A. Contrast-enhanced computed tomography showed a circular low-density shadow in liver segment VI with uneven density inside the lesion. B. Coronal view of dynamic Magnetic Resonance Imaging (MRI) enhanced with gadolinium-ethoxybenzyl-diethylenetriaminepentaacetic acid (Gd-EOB-DTPA) showed low signal intensity in the hepatobiliary phase of the liver SVI segment.

A. A patchy mucosal lesion is observed in the posterior wall of the gastric body, exhibiting a rough and red appearance with nodular hyperplasia, accompanied by clustering of the surrounding mucosa towards the center. B. Gastroscopic biopsy revealed that the cancer cells presented an irregular adenoid, string-like, diffuse and infiltrating pattern, with enlarged nuclei, atypia, and deep staining (Magnification 40 × 10, bar = 50 μm).
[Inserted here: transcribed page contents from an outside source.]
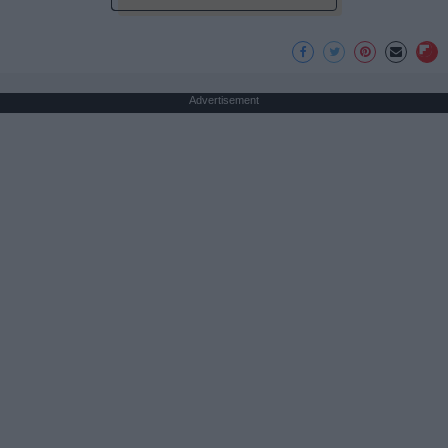
Advertisement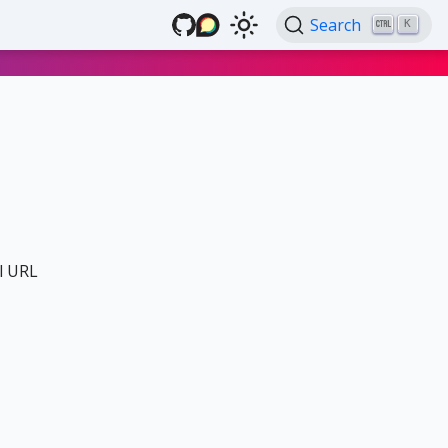
Search
K
al URL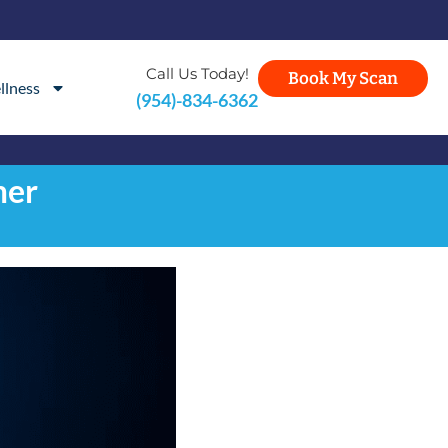
Call Us Today!
Book My Scan
llness
(954)-834-6362
mer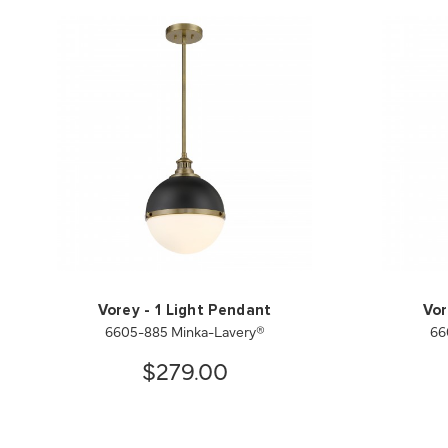
Vorey - 1 Light Pendant
Vor
6605-885 Minka-Lavery®
66
$279.00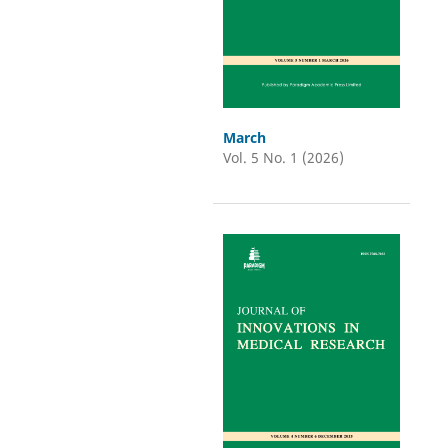
March
Vol. 5 No. 1 (2026)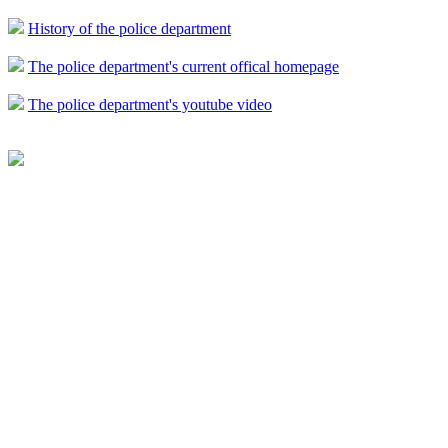
History of the police department
The police department's current offical homepage
The police department's youtube video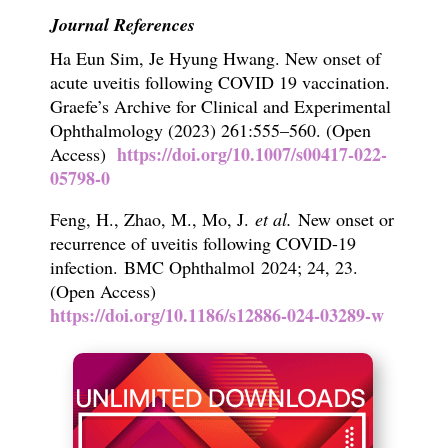
Journal References
Ha Eun Sim, Je Hyung Hwang. New onset of
acute uveitis following COVID 19 vaccination.
Graefe’s Archive for Clinical and Experimental
Ophthalmology (2023) 261:555–560. (Open
https://doi.org/10.1007/s00417-022-
Access)
05798-0
Feng, H., Zhao, M., Mo, J.
et al.
New onset or
recurrence of uveitis following COVID-19
infection.
BMC Ophthalmol
2024;
24,
23.
(Open Access)
https://doi.org/10.1186/s12886-024-03289-w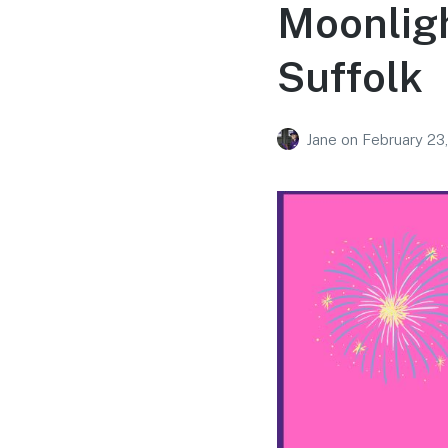
Moonligh
Suffolk
Jane
on
February 23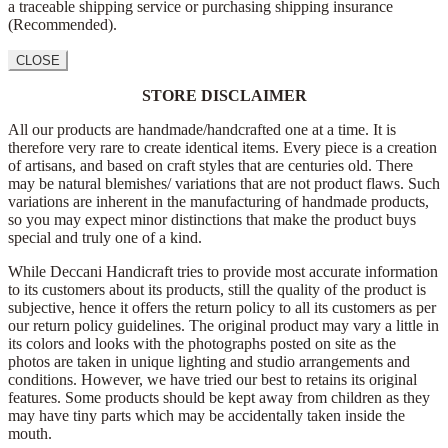
a traceable shipping service or purchasing shipping insurance
(Recommended).
CLOSE
STORE DISCLAIMER
All our products are handmade/handcrafted one at a time. It is
therefore very rare to create identical items. Every piece is a creation
of artisans, and based on craft styles that are centuries old. There
may be natural blemishes/ variations that are not product flaws. Such
variations are inherent in the manufacturing of handmade products,
so you may expect minor distinctions that make the product buys
special and truly one of a kind.
While Deccani Handicraft tries to provide most accurate information
to its customers about its products, still the quality of the product is
subjective, hence it offers the return policy to all its customers as per
our return policy guidelines. The original product may vary a little in
its colors and looks with the photographs posted on site as the
photos are taken in unique lighting and studio arrangements and
conditions. However, we have tried our best to retains its original
features. Some products should be kept away from children as they
may have tiny parts which may be accidentally taken inside the
mouth.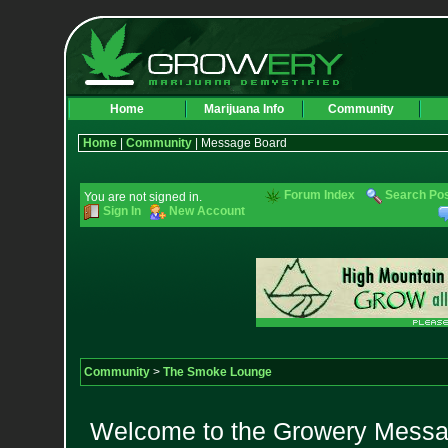
Home
Marijuana Info
Community
Home
|
Community
| Message Board
Forum Index
Search Po
You are not signed in.
Sign In
New Account
Community
>
The Smoke Lounge
Welcome to the Growery Messag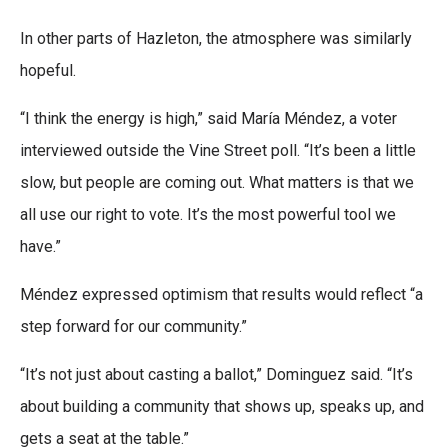
In other parts of Hazleton, the atmosphere was similarly
hopeful.
“I think the energy is high,” said María Méndez, a voter
interviewed outside the Vine Street poll. “It’s been a little
slow, but people are coming out. What matters is that we
all use our right to vote. It’s the most powerful tool we
have.”
Méndez expressed optimism that results would reflect “a
step forward for our community.”
“It’s not just about casting a ballot,” Dominguez said. “It’s
about building a community that shows up, speaks up, and
gets a seat at the table.”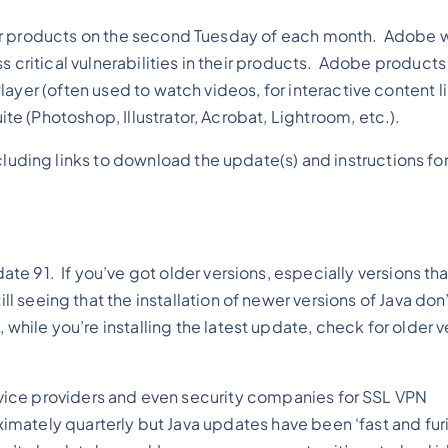
ir products on the second Tuesday of each month. Adobe wi
s critical vulnerabilities in their products. Adobe products
layer (often used to watch videos, for interactive content 
 (Photoshop, Illustrator, Acrobat, Lightroom, etc.).
luding links to download the update(s) and instructions fo
date 91. If you’ve got older versions, especially versions tha
ill seeing that the installation of newer versions of Java do
, while you’re installing the latest update, check for older 
service providers and even security companies for SSL VPN
ximately quarterly but Java updates have been ‘fast and furi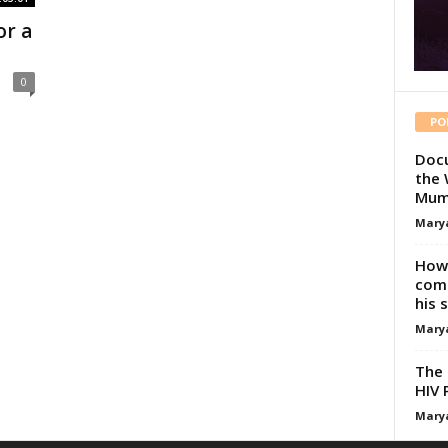
or a
0
PO
Docu
the 
Mum
Mary
How 
comp
his 
Mary
The 
HIV 
Mary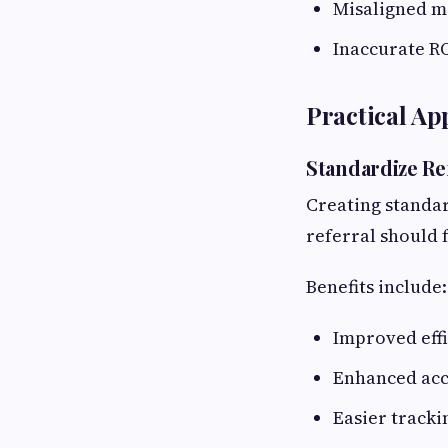
Misaligned m
Inaccurate RO
Practical A
Standardize Re
Creating standa
referral should 
Benefits include:
Improved eff
Enhanced acc
Easier tracki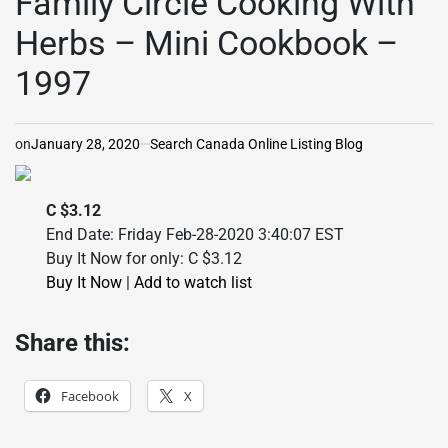
Family Circle Cooking With
Herbs – Mini Cookbook –
1997
on
January 28, 2020
Search Canada Online Listing Blog
C $3.12
End Date: Friday Feb-28-2020 3:40:07 EST
Buy It Now for only: C $3.12
Buy It Now
|
Add to watch list
Share this:
Facebook
X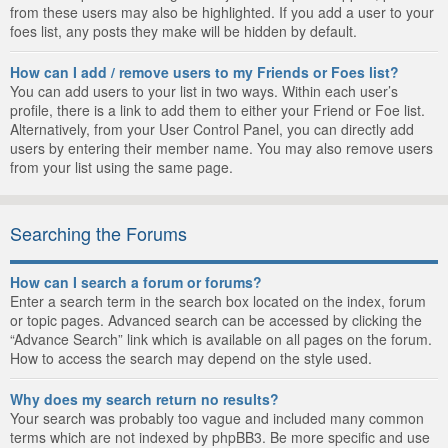
from these users may also be highlighted. If you add a user to your
foes list, any posts they make will be hidden by default.
How can I add / remove users to my Friends or Foes list?
You can add users to your list in two ways. Within each user’s
profile, there is a link to add them to either your Friend or Foe list.
Alternatively, from your User Control Panel, you can directly add
users by entering their member name. You may also remove users
from your list using the same page.
Searching the Forums
How can I search a forum or forums?
Enter a search term in the search box located on the index, forum
or topic pages. Advanced search can be accessed by clicking the
“Advance Search” link which is available on all pages on the forum.
How to access the search may depend on the style used.
Why does my search return no results?
Your search was probably too vague and included many common
terms which are not indexed by phpBB3. Be more specific and use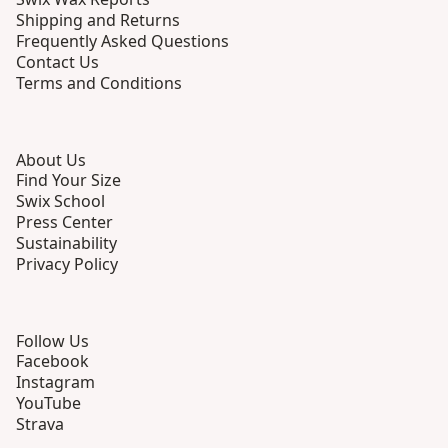
Shipping and Returns
Frequently Asked Questions
Contact Us
Terms and Conditions
About Us
Find Your Size
Swix School
Press Center
Sustainability
Privacy Policy
Follow Us
Facebook
Instagram
YouTube
Strava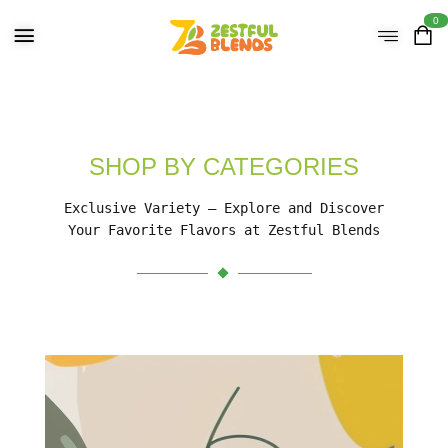
0
SHOP BY CATEGORIES
Exclusive Variety – Explore and Discover
Your Favorite Flavors at Zestful Blends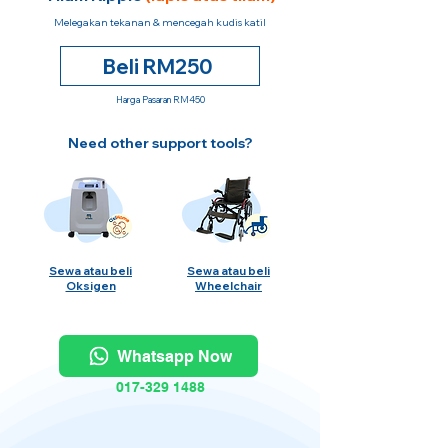
Melegakan tekanan & mencegah kudis katil
Beli RM250
Harga Pasaran RM450
Need other support tools?
Sewa atau beli
Sewa atau beli
Oksigen
Wheelchair
Whatsapp Now
017-329 1488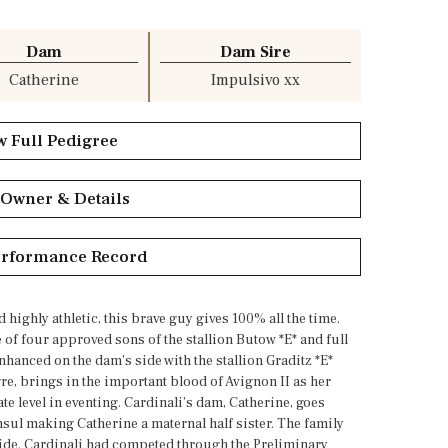
Dam
Dam Sire
Catherine
Impulsivo xx
w Full Pedigree
 Owner & Details
erformance Record
highly athletic, this brave guy gives 100% all the time.
e of four approved sons of the stallion Butow *E* and full
nhanced on the dam’s side with the stallion Graditz *E*
, brings in the important blood of Avignon II as her
e level in eventing. Cardinali’s dam, Catherine, goes
nsul making Catherine a maternal half sister. The family
wide. Cardinali had competed through the Preliminary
Hematoxylin and eosin staining of pathological sections after surgery. A. Gastric mucosal epithelial dysplasia was manifested by irregular glandular tubular and sieve-like arrangement, along with infiltrative growth (Magnification 10 × 10, bar = 200 μm). B. The normal structure of liver tissue was disrupted, with atypical cells identified within it. These cells were arrayed in beam, acinar and sheet-like patterns and grew in an infiltrative manner (Magnification 20 × 10, bar = 100 μm).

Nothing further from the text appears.